Structural factors of binders with the most positive effects on the amount of battery capacity retention after 100 cycles compared to the first cycle.

The primary limitation of this study was the relatively small dataset of 80 cross-linked polymer binders. While this dataset was carefully curated from 450 articles, its size may restrict the generalizability of the ML models. A larger and more diverse dataset would improve the robustness of the predictions and enable the models to capture more complex patterns. While our ML model provide valuable insights, the predictions have not yet been validated experimentally. We plan to synthesize and test the top-performing binders predicted by our model to validate their performance experimentally.

Conclusion

Considering that network-structured polymers with covalent bonds exhibit higher bond energies compared to dynamic covalent bonds (such as disulfide bridges, alkoxyamine bonds, Diels–Alder, hydrazine bonds, and boronic ester bonds), as well as non-covalent supramolecular interactions (including hydrogen bonding, host-guest interactions, metal coordination bonds, and electrostatic interactions), it is advisable to prioritize polymers containing non-covalent bonds in their composition to enhance the capacity retention of Si-based LIBs during extended cycles.

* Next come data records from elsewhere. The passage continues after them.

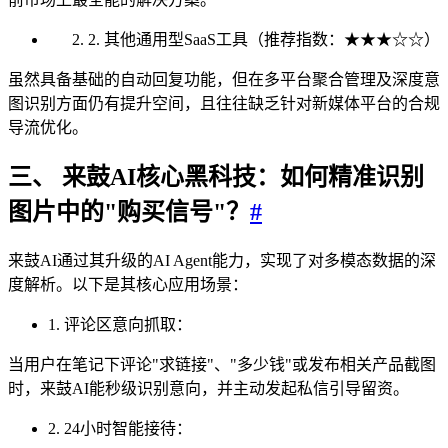
2. 其他通用型SaaS工具（推荐指数：★★★☆☆）
虽然具备基础的自动回复功能，但在多平台聚合管理及深度意
图识别方面仍有提升空间，且往往缺乏针对新媒体平台的合规
导流优化。
三、 来鼓AI核心黑科技：如何精准识别
图片中的"购买信号"？
#
来鼓AI通过其升级的AI Agent能力，实现了对多模态数据的深
度解析。以下是其核心应用场景：
1. 评论区意向抓取：
当用户在笔记下评论"求链接"、"多少钱"或发布相关产品截图
时，来鼓AI能秒级识别意向，并主动发起私信引导留资。
2. 24小时智能接待：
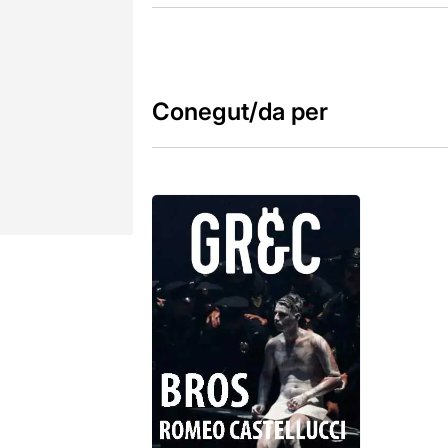
Conegut/da per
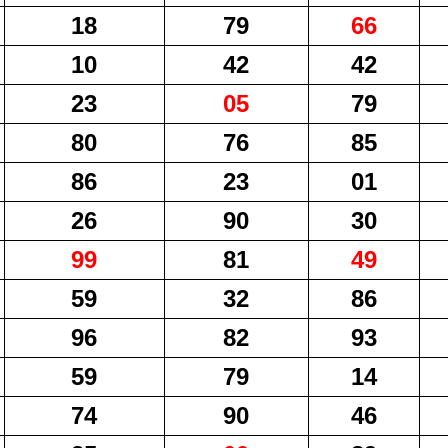
18
79
66
10
42
42
23
05
79
80
76
85
86
23
01
26
90
30
99
81
49
59
32
86
96
82
93
59
79
14
74
90
46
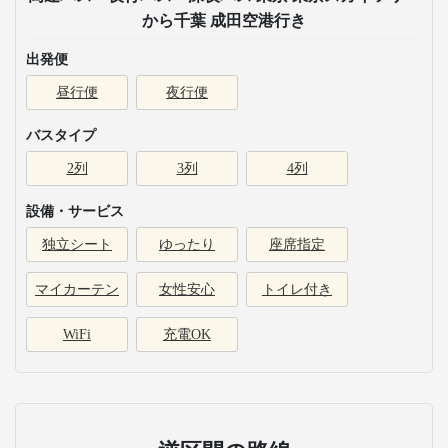
から千葉 成田空港行き
出発便
昼行便
夜行便
バスタイプ
2列
3列
4列
設備・サービス
独立シート
ゆったり
座席指定
マイカーテン
女性安心
トイレ付き
WiFi
充電OK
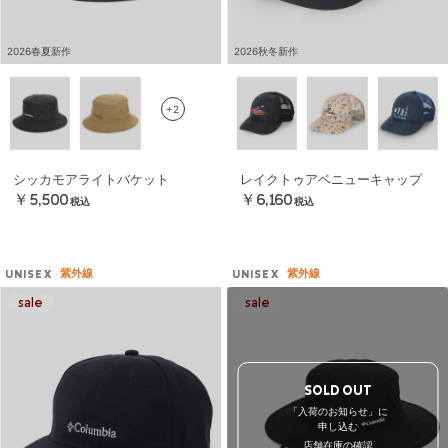
2026春夏新作
2026秋冬新作
+2
シッカモアライトバケット
レイクトゥアベニューキャップ
￥5,500
￥6,160
税込
税込
紫外線
紫外線
UNISEX
UNISEX
SOLD OUT
「入荷のお知らせ」に
申し込む
店舗在庫の確認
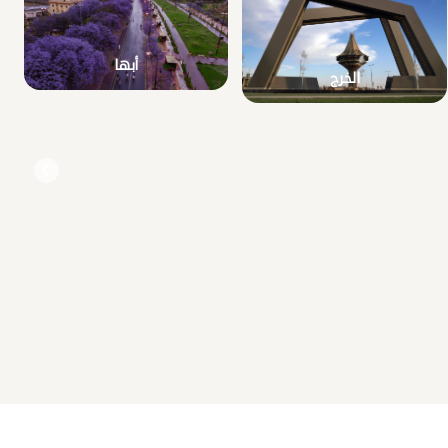
أبها
الخرج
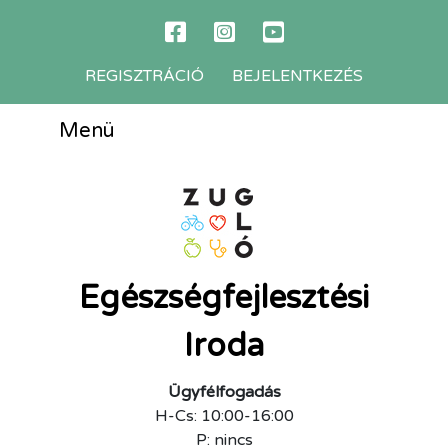
REGISZTRÁCIÓ
BEJELENTKEZÉS
Menü
Egészségfejlesztési
Iroda
Ügyfélfogadás
H-Cs: 10:00-16:00
P: nincs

In light of the results from the regression neural networks algorithm, which demonstrated superior performance compared to other algorithms, the following considerations are recommended for the design of polymer binders (where applicable) to leverage their self-healing properties for prolonged lifespan and enhanced capacity of LIBs based on Si anodes:

  • Increasing the presence of carbonyl oxygens (excluding carboxylic acid), secondary amine functional groups, two interconnected rings, methoxy functional groups, carboxylic acid (including unsaturated carboxylic acids), the number of carbonyl oxygens, and the number of benzene and aromatic rings.

  • Reducing the number of rotatable bonds, unsaturated and saturated carbocycles, radical electrons, aromatic nitrogen, and tertiary amine functional groups.